BEGIN RECORDS FOR THIS EXERCISE
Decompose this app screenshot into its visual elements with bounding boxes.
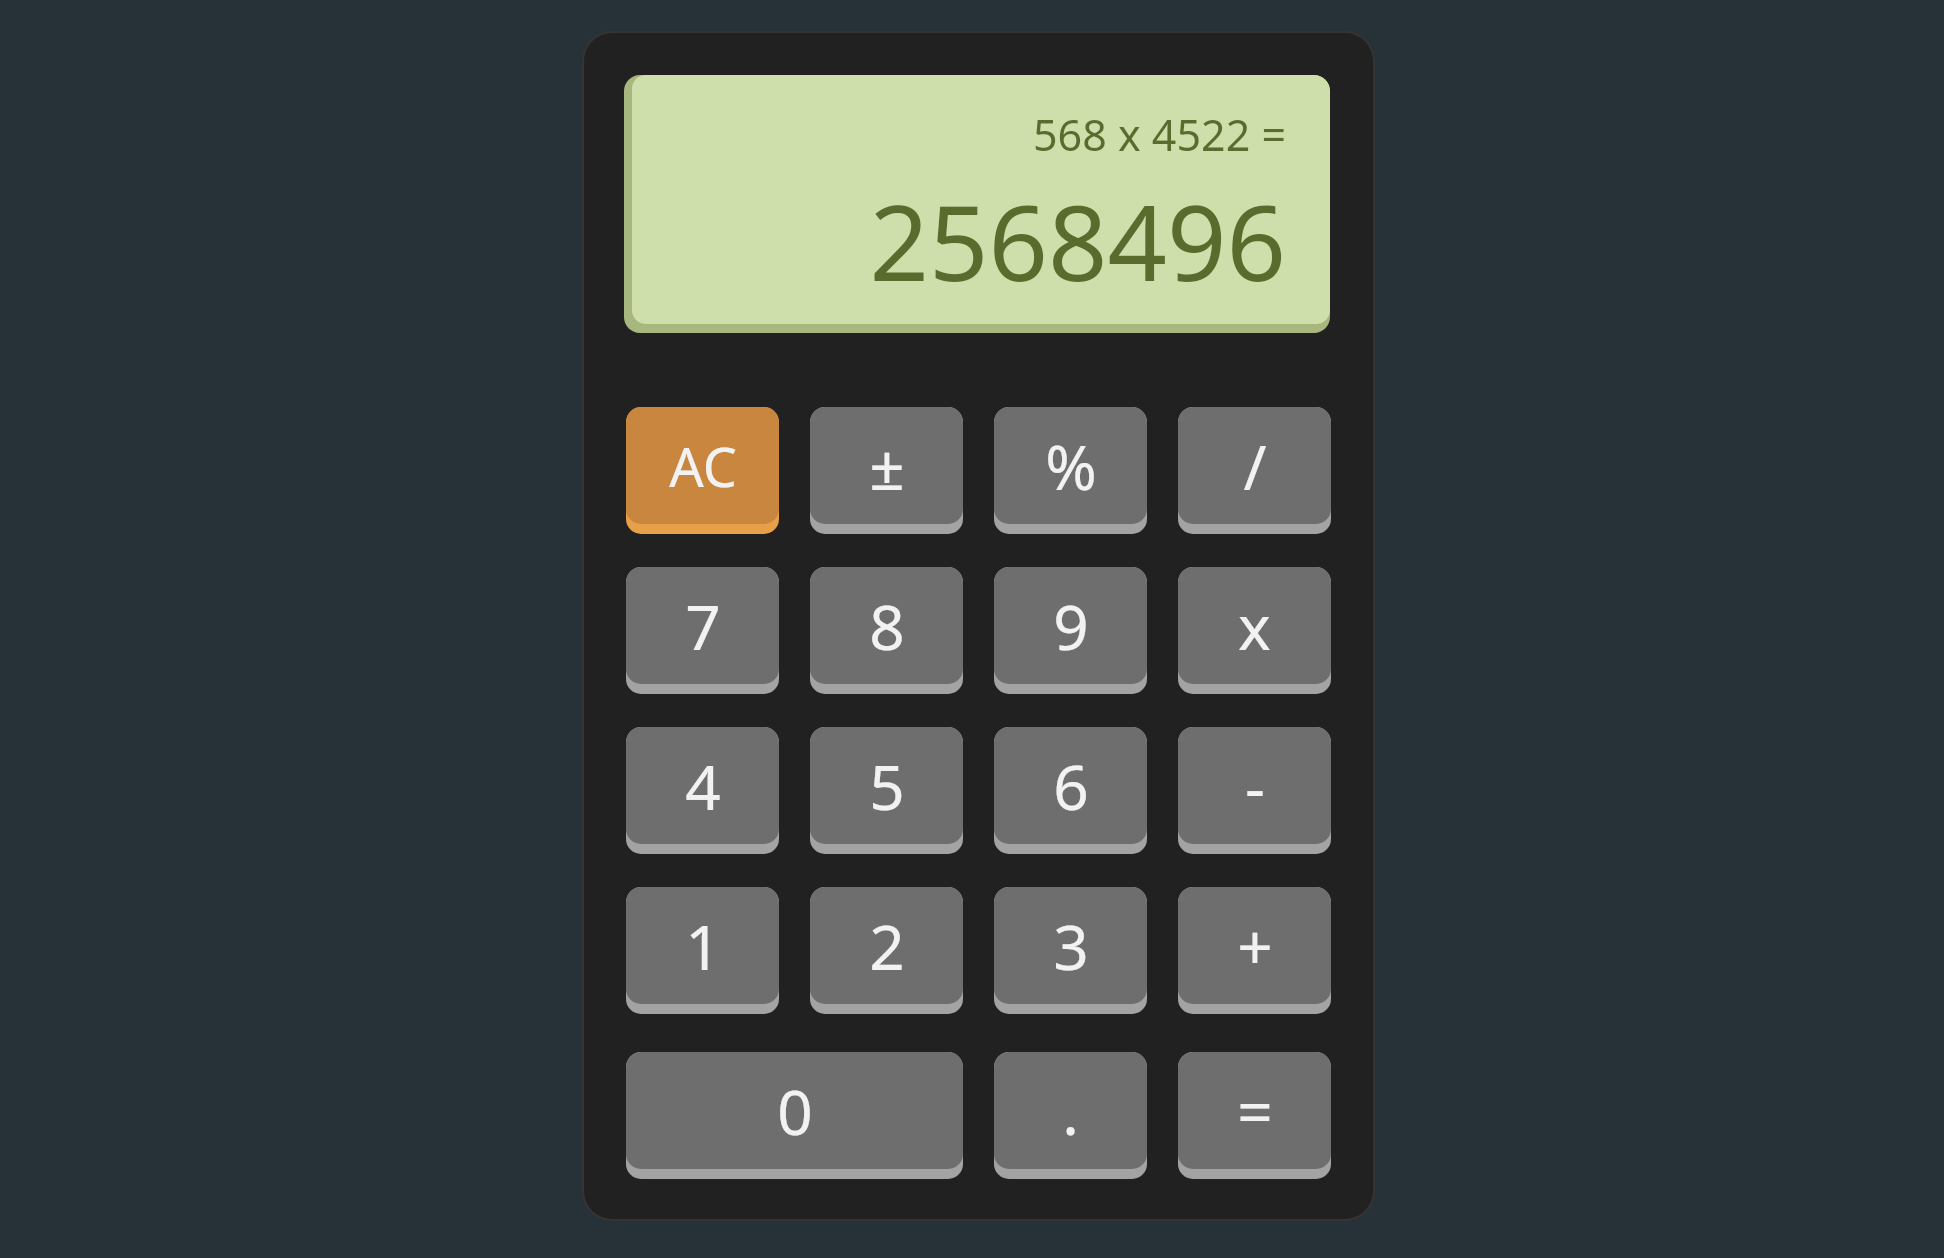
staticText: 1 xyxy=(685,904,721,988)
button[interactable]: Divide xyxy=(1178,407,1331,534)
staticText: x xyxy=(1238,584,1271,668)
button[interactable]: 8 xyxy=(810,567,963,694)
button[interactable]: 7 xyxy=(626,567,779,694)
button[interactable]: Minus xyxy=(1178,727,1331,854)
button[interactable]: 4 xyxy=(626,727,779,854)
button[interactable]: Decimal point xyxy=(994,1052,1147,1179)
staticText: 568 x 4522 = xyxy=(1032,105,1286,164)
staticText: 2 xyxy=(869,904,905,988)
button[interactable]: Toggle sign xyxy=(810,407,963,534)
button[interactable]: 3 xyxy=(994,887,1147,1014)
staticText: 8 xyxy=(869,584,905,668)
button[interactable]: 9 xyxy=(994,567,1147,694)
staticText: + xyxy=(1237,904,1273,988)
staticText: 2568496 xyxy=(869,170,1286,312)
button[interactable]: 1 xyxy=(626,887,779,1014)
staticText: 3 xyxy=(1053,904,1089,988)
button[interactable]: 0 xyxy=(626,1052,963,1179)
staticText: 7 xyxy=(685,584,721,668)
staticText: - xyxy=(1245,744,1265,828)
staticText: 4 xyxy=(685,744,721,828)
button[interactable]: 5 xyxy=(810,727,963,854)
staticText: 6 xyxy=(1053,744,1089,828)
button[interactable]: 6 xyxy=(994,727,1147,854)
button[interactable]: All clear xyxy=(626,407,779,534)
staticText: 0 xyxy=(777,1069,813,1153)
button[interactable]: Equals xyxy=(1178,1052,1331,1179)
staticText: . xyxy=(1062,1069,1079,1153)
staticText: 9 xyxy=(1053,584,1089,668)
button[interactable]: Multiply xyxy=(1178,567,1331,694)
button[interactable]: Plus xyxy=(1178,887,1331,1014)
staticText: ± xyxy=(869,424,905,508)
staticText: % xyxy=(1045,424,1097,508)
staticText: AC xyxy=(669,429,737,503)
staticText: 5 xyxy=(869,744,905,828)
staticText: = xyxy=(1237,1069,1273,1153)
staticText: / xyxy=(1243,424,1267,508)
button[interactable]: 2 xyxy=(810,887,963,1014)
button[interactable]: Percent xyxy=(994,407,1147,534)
END RECORDS FOR THIS EXERCISE
-- WHAT YOU HAVE TO DO --
For the records above, output each one exactly and skip any image.

-- RESPONSE FOR THIS EXERCISE --
Decompose this app screenshot into its visual elements with bounding boxes.
staticText: 1 xyxy=(685,904,721,988)
button[interactable]: Divide xyxy=(1178,407,1331,534)
staticText: x xyxy=(1238,584,1271,668)
button[interactable]: 8 xyxy=(810,567,963,694)
button[interactable]: 7 xyxy=(626,567,779,694)
button[interactable]: Minus xyxy=(1178,727,1331,854)
button[interactable]: 4 xyxy=(626,727,779,854)
button[interactable]: Decimal point xyxy=(994,1052,1147,1179)
staticText: 568 x 4522 = xyxy=(1032,105,1286,164)
staticText: 2 xyxy=(869,904,905,988)
button[interactable]: Toggle sign xyxy=(810,407,963,534)
button[interactable]: 3 xyxy=(994,887,1147,1014)
staticText: 8 xyxy=(869,584,905,668)
button[interactable]: 9 xyxy=(994,567,1147,694)
staticText: + xyxy=(1237,904,1273,988)
staticText: 2568496 xyxy=(869,170,1286,312)
button[interactable]: 1 xyxy=(626,887,779,1014)
staticText: 3 xyxy=(1053,904,1089,988)
button[interactable]: 0 xyxy=(626,1052,963,1179)
staticText: 7 xyxy=(685,584,721,668)
staticText: - xyxy=(1245,744,1265,828)
staticText: 4 xyxy=(685,744,721,828)
button[interactable]: 5 xyxy=(810,727,963,854)
staticText: 6 xyxy=(1053,744,1089,828)
button[interactable]: 6 xyxy=(994,727,1147,854)
button[interactable]: All clear xyxy=(626,407,779,534)
staticText: 0 xyxy=(777,1069,813,1153)
button[interactable]: Equals xyxy=(1178,1052,1331,1179)
staticText: . xyxy=(1062,1069,1079,1153)
staticText: 9 xyxy=(1053,584,1089,668)
button[interactable]: Multiply xyxy=(1178,567,1331,694)
button[interactable]: Plus xyxy=(1178,887,1331,1014)
staticText: ± xyxy=(869,424,905,508)
staticText: % xyxy=(1045,424,1097,508)
staticText: AC xyxy=(669,429,737,503)
staticText: 5 xyxy=(869,744,905,828)
staticText: = xyxy=(1237,1069,1273,1153)
staticText: / xyxy=(1243,424,1267,508)
button[interactable]: 2 xyxy=(810,887,963,1014)
button[interactable]: Percent xyxy=(994,407,1147,534)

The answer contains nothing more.